Each of the strategies used to study the role of CREB in memory allocation have their own limitations. For example, the expression of the allatostatin receptor could interfere with other receptors in amygdala neurons and thus alter the behavioral results described above. Nevertheless, the convergence of findings with three different strategies (ARC cell tagging, diphtheria and allatostatin inactivation) confirms that CREB has a role in the allocation of memory in the amygdala.
One of the byproducts of the inactivation experiments described above(4
) is the finding that deleting or inactivating 15–20% of cells in an amygdala memory trace does not seem to affect that memory, while deleting 50–60% of those cells does cause a substantial amnesia. This resiliency could be a mechanism for preserving memories in the face of neuronal death or other events that would otherwise erase memory traces.

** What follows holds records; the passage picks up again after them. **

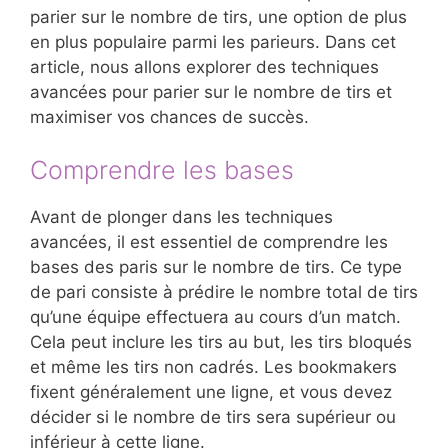
parier sur le nombre de tirs, une option de plus
en plus populaire parmi les parieurs. Dans cet
article, nous allons explorer des techniques
avancées pour parier sur le nombre de tirs et
maximiser vos chances de succès.
Comprendre les bases
Avant de plonger dans les techniques
avancées, il est essentiel de comprendre les
bases des paris sur le nombre de tirs. Ce type
de pari consiste à prédire le nombre total de tirs
qu’une équipe effectuera au cours d’un match.
Cela peut inclure les tirs au but, les tirs bloqués
et même les tirs non cadrés. Les bookmakers
fixent généralement une ligne, et vous devez
décider si le nombre de tirs sera supérieur ou
inférieur à cette ligne.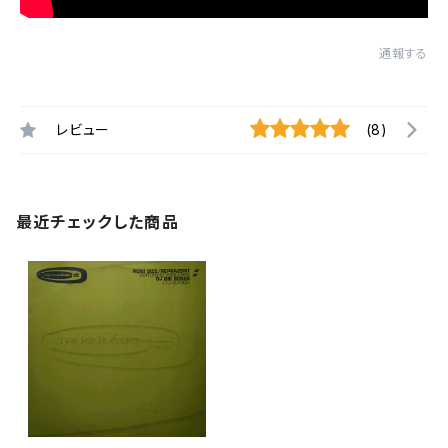
通報する
レビュー
(8)
最近チェックした商品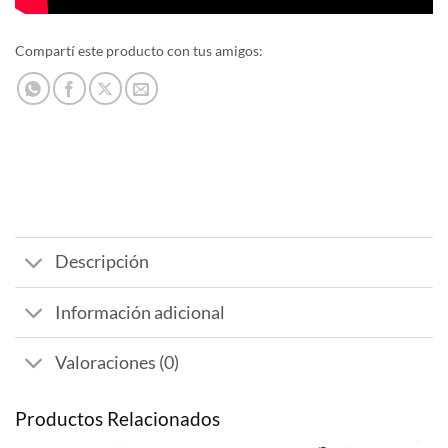
Compartí este producto con tus amigos:
Descripción
Información adicional
Valoraciones (0)
Productos Relacionados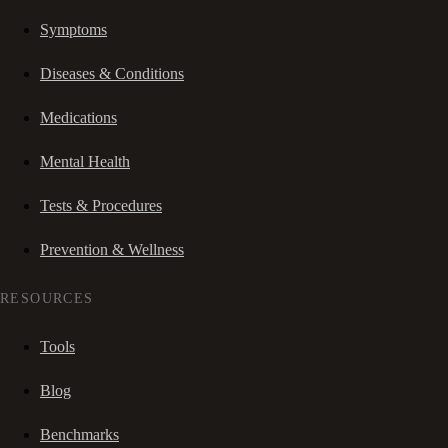
Symptoms
Diseases & Conditions
Medications
Mental Health
Tests & Procedures
Prevention & Wellness
RESOURCES
Tools
Blog
Benchmarks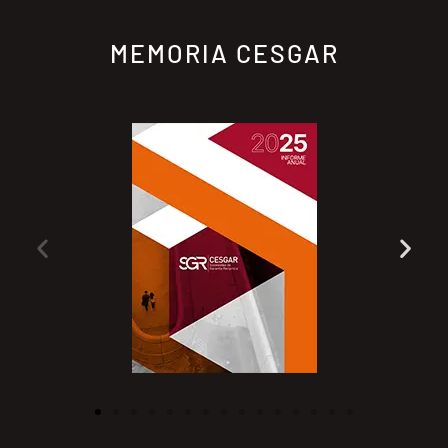
MEMORIA CESGAR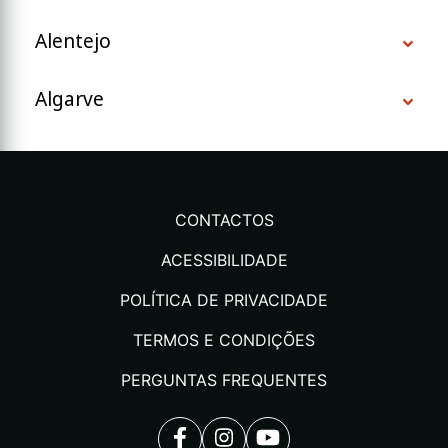
Alentejo
Algarve
CONTACTOS
ACESSIBILIDADE
POLÍTICA DE PRIVACIDADE
TERMOS E CONDIÇÕES
PERGUNTAS FREQUENTES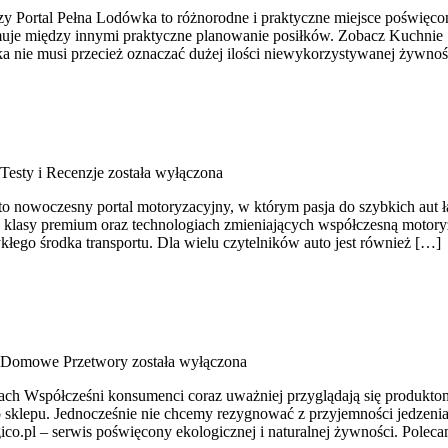
y Portal Pełna Lodówka to różnorodne i praktyczne miejsce poświęcon
uje między innymi praktyczne planowanie posiłków. Zobacz Kuchnie Ś
wka nie musi przecież oznaczać dużej ilości niewykorzystywanej żywnoś
Testy i Recenzje
została wyłączona
nowoczesny portal motoryzacyjny, w którym pasja do szybkich aut łą
 klasy premium oraz technologiach zmieniających współczesną motoryz
ykłego środka transportu. Dla wielu czytelników auto jest również […]
Domowe Przetwory
została wyłączona
orach Współcześni konsumenci coraz uważniej przyglądają się produk
do sklepu. Jednocześnie nie chcemy rezygnować z przyjemności jedzen
logico.pl – serwis poświęcony ekologicznej i naturalnej żywności. Pol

The studies described above also suggest that there is a competition process that keeps the number of neurons encoding a given memory constant (3
) (but see (11
)). Despite 60–70% of CREB transfected cells being ARC positive and hence engaged in memory (versus 15–20% normally), the overall number of ARC positive cells in the amygdala did not increase. Therefore, it is possible that there are memory allocation mechanisms that control the size of memory traces so as to economize storage space. For example, changes in synaptic inhibition in response to changes in overall levels of circuit excitability could provide a dynamic way to control the overall number of neurons involved in a specific memory, thus modulating the storage space allocated to any one memory.